On October 22, 1820 a small group of residents of the riverfront village of Greenwich gathered at the home of Catherine Ritter to organize an Episcopal church for their growing community. They named the church after St. Luke, the physician evangelist, in recognition of the village's role as a refuge from the yellow fever epidemics that plagued New York City during the summers.
One of the founding wardens was Clement Clarke Moore, a gentleman scholar of biblical Hebrew and Greek. He also penned, "Twas the Night Before Christmas." The first Church of Saint Luke in the Fields Eucharist was celebrated in a prison watch house on the corner of Christopher and Hudson Street on Christmas of that year.
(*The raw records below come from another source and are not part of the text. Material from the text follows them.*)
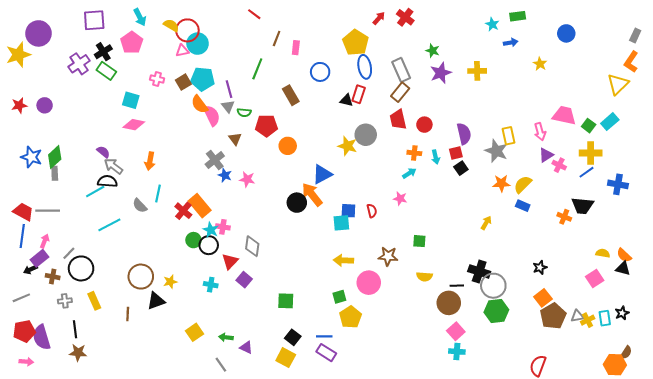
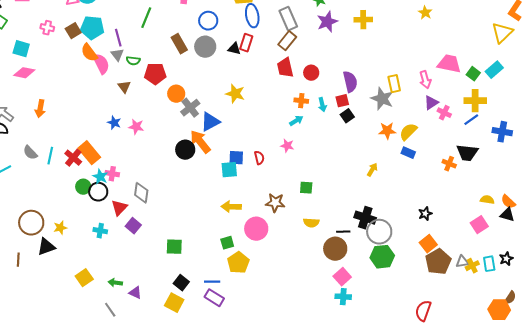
gray circle: (366, 135) -> (205, 47), moved
gray cross: (215, 160) -> (190, 108), moved
cyan line: (158, 193) -> (50, 156), moved

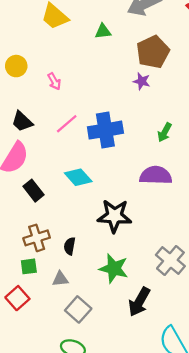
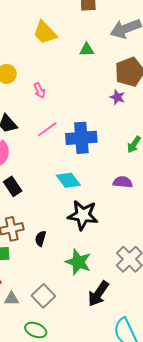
purple semicircle: (156, 175) -> (123, 182), size x0.7
cyan diamond: (78, 177) -> (68, 180), moved
gray triangle: (60, 279) -> (11, 299), moved

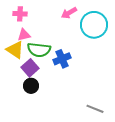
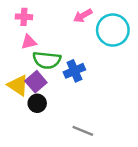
yellow triangle: (15, 50) -> (18, 85), moved
gray line: (95, 109) -> (83, 131), moved

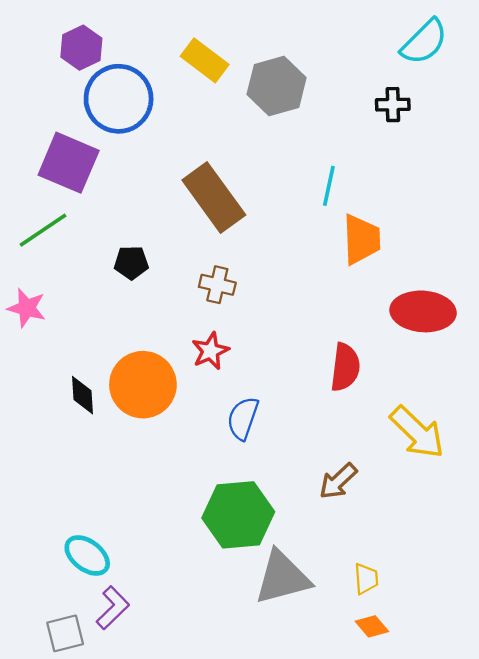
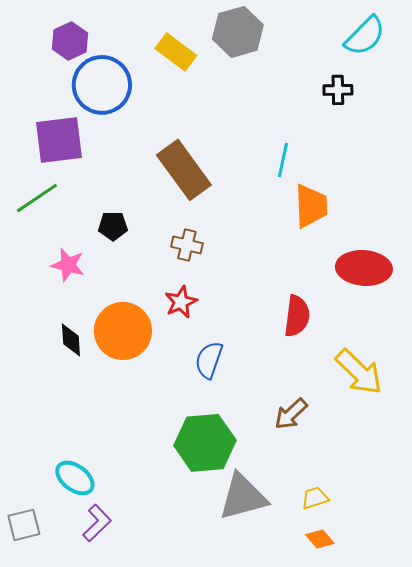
gray hexagon: (277, 86) -> (238, 32), moved
purple square: (69, 163) -> (59, 140), turned -30
pink star: (27, 308) -> (68, 265), moved
yellow trapezoid: (366, 579) -> (315, 498), turned -104
gray square: (65, 633) -> (24, 525), moved

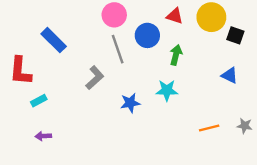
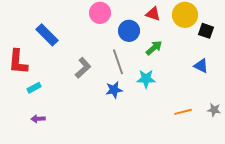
gray line: (118, 49) -> (118, 62), moved
green arrow: (176, 55) -> (154, 48), turned 36

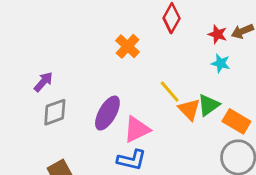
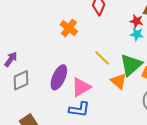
red star: (217, 34) -> (137, 21), moved
green triangle: (209, 105) -> (131, 65), size x1.4
orange triangle: (189, 109) -> (119, 81), moved

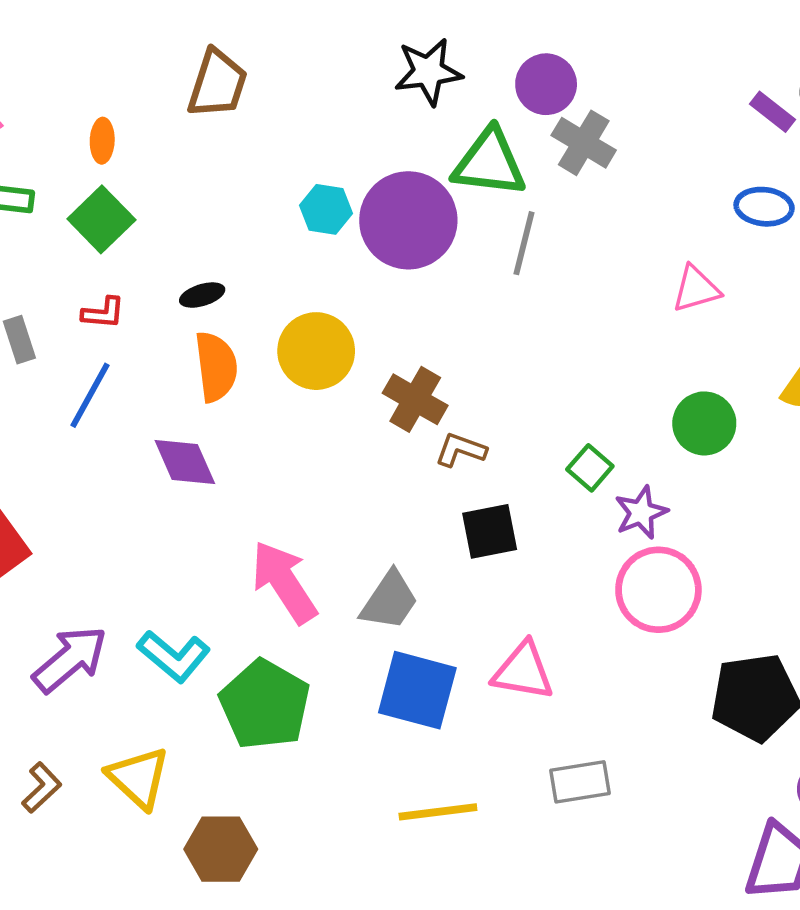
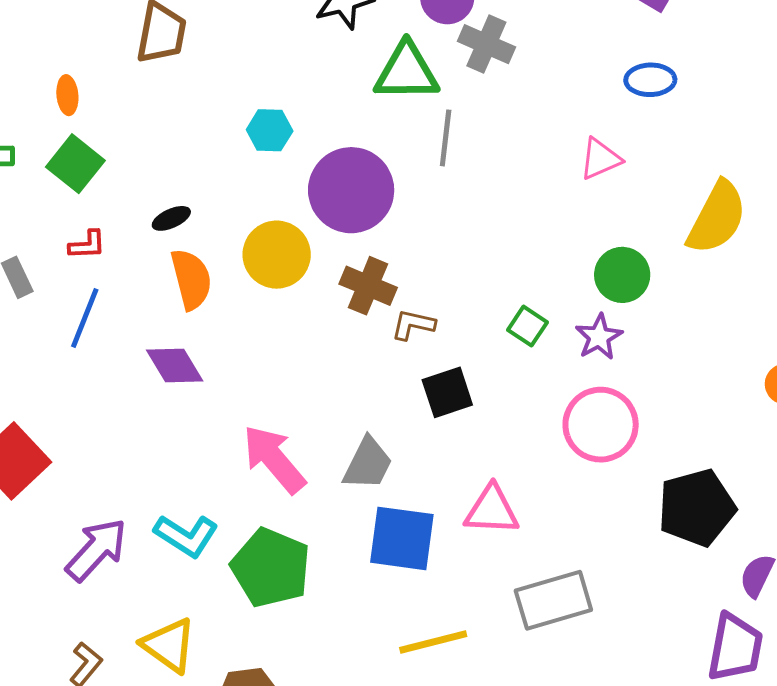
purple circle: (408, 220) -> (351, 190), moved
purple star: (641, 513) -> (599, 337), moved
gray rectangle: (580, 782) -> (553, 600), size x1.4

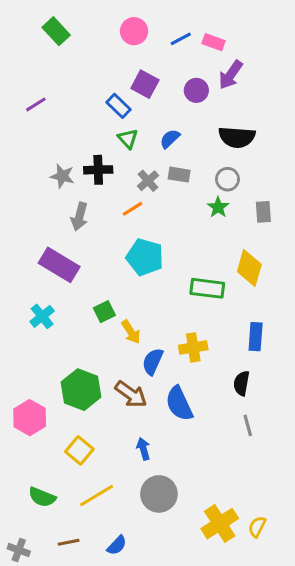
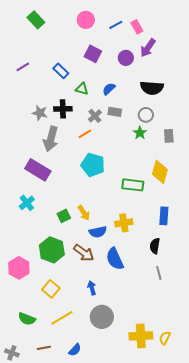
pink rectangle: (213, 42) -> (137, 27), turned 40
blue rectangle: (118, 106) -> (61, 71), moved
green triangle: (128, 139) -> (82, 89), turned -32
gray arrow: (79, 217) -> (51, 139), size x1.4
green square: (104, 312) -> (64, 216), moved
blue semicircle: (153, 362) -> (98, 232), turned -126
yellow cross: (220, 524) -> (141, 336), turned 30

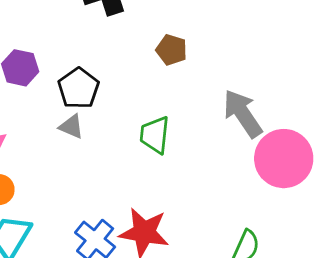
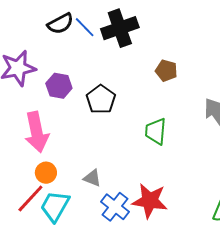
gray triangle: (71, 127) -> (92, 178), moved

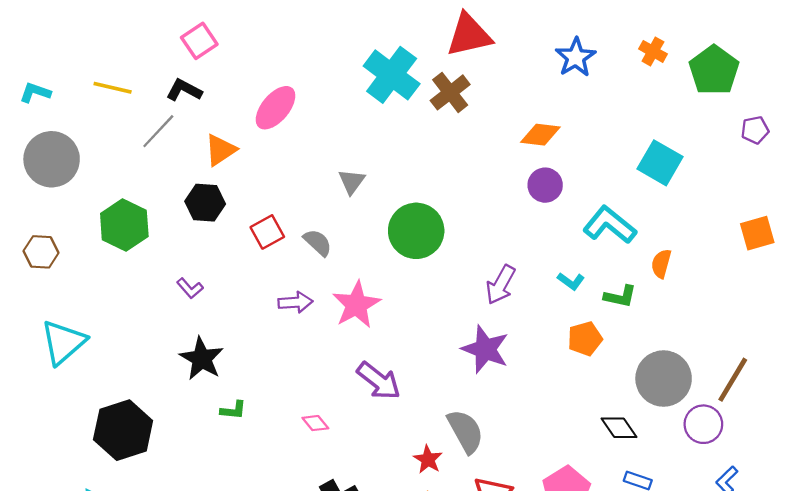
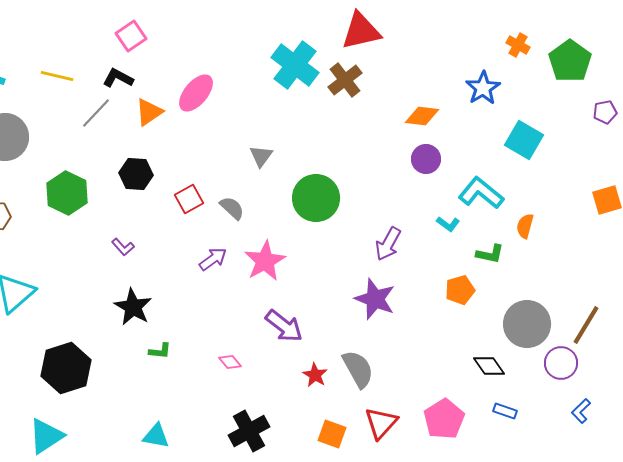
blue star: (576, 57) -> (483, 88), moved
orange triangle: (220, 150) -> (149, 112), moved
cyan L-shape: (571, 281) -> (448, 224), moved
purple arrow: (295, 302) -> (213, 259), turned -32
red star: (428, 459) -> (315, 375), moved

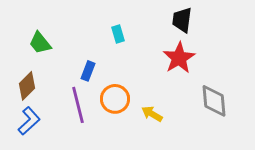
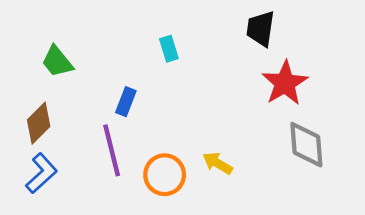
red star: (179, 58) -> (285, 83), moved
orange circle: (115, 99) -> (165, 175), moved

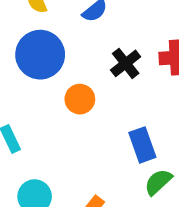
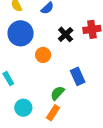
green semicircle: (158, 182) -> (57, 93), moved

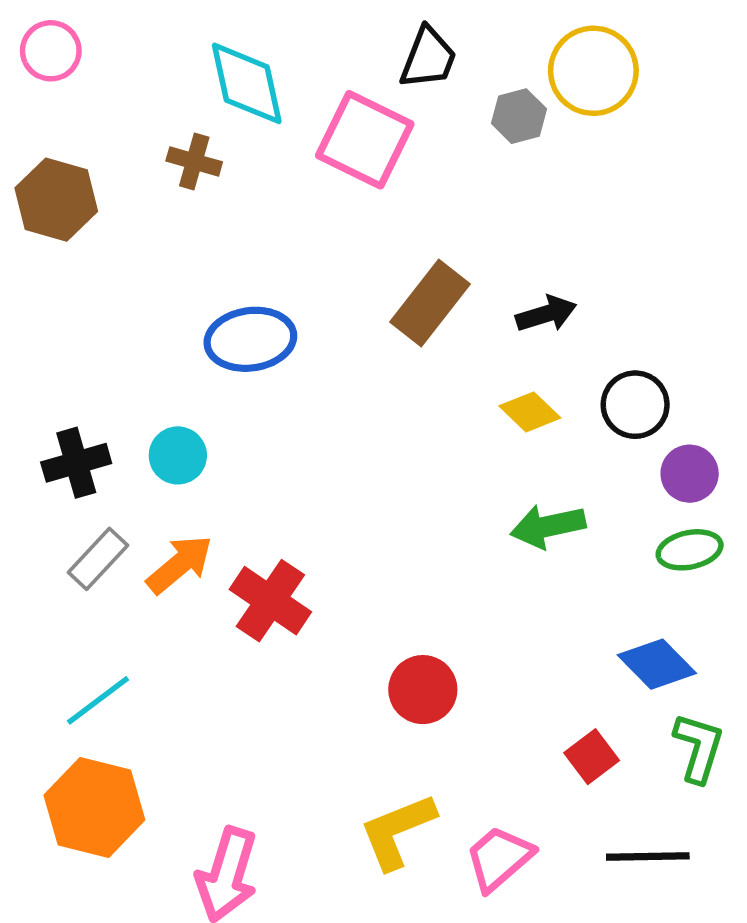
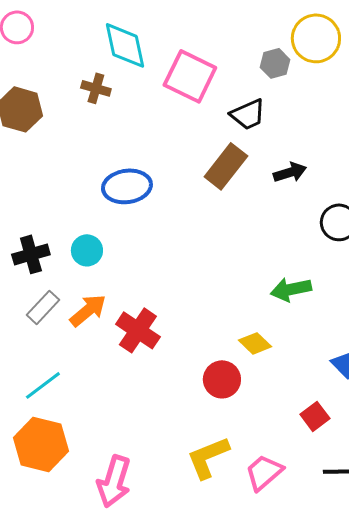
black trapezoid: (428, 58) -> (248, 114), moved, turned 45
yellow diamond: (530, 412) -> (255, 343), moved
In 1821 the cornerstone of the church was laid on a site on Hudson Street donated by Trinity Church. The new church was consecrated on Ascension Day, May 16, 1822. In 1845, St. Luke's became a leading proponent of Anglo-Catholic worship in the United States, offering daily services of the Divine Office, as well as weekly Sunday Eucharists. One of the first professions of monastic vows in the Anglican Communion since the Reformation occurred at St. Luke's in 1847.
In 1891, St. Luke's became a chapel of Trinity Church. In the following years, the block was expanded to serve the increasing number of neighborhood ministries, including extensive outreach to neighborhood children. In 1927, a new gymnasium was added to the block. In 1956, deteriorating houses surrounding the chapel were razed, and a school building, playground and garden were constructed.
In 1976, Trinity Parish decided to divest itself of all but one of its chapels, and St. Luke's once again became an independent parish of the Episcopal Church. In 1979, St. Luke's was among the first churches in the Anglican Communion to appoint a woman as an assistant priest. On March 6, 1981 a fire destroyed much of the church, the second such fire since the church's founding. In 1985, after four years of fundraising and rebuilding, St. Luke's was reconsecrated.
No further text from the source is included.